Reaction 1 — Electrophilic Aromatic Substitution (EAS):
C₆H₆ + 6Cl₂ →(Anhydrous AlCl₃, dark, cold) X
AlCl₃ is a Lewis acid catalyst. All 6 H atoms of benzene are replaced by Cl one by one.
Product X = Hexachlorobenzene (C₆Cl₆) — 6 Cl atoms on the ring
C₆H₆ + 6Cl₂ → C₆Cl₆ + 6HCl
Reaction 2 — Free Radical Addition:
C₆H₆ + 3Cl₂ →(UV light, 500 K) Y
UV light initiates free radical mechanism. Cl₂ adds across the double bonds of benzene ring.

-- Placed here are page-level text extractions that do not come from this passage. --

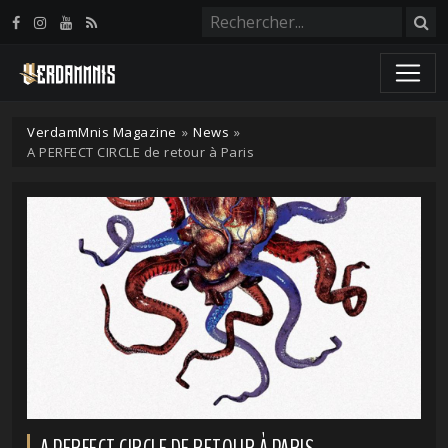
Panneau de gestion des cookies
VerdamMnis Magazine
»
News
»
A PERFECT CIRCLE de retour à Paris
A PERFECT CIRCLE DE RETOUR À PARIS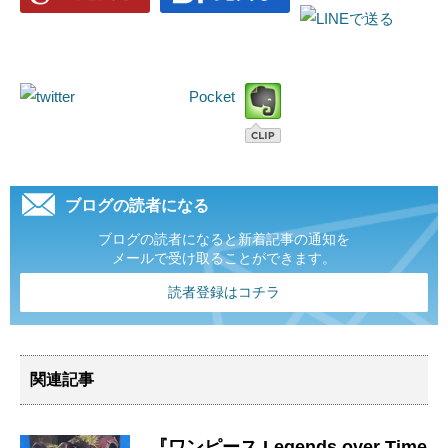
Pocket
ブログの読者になる
ブログの読者になると新着記事の通知を
メールで受け取ることができます。
読者登録はコチラ
関連記事
『ワンピース ​Legends ​over ​Time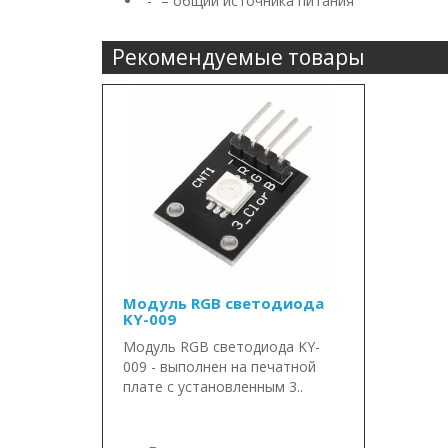
“-” – общий источника питания
Рекомендуемые товары
Модуль RGB светодиода
KY-009
Модуль RGB светодиода KY-
009 - выполнен на печатной
плате с установленным 3..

Product Y = Benzene hexachloride / BHC (C₆H₆Cl₆) = Lindane (γ-BHC) — 6 Cl atoms added
C₆H₆ + 3Cl₂ → C₆H₆Cl₆
Benzene's π electron cloud acts as a nucleophile toward electrophiles. Unlike alkenes, benzene undergoes substitution (not addition) to maintain aromaticity — because aromaticity provides exceptional stability. The general mechanism: (1) Electrophile (E⁺) attacks benzene → arenium ion (σ-complex/Wheland intermediate — loses aromaticity temporarily). (2) Loss of H⁺ restores aromaticity → substituted product. In this case: AlCl₃ activates Cl₂ → Cl⁺ (electrophile). Cl⁺ substitutes each H on benzene progressively until all 6 H atoms are replaced → hexachlorobenzene.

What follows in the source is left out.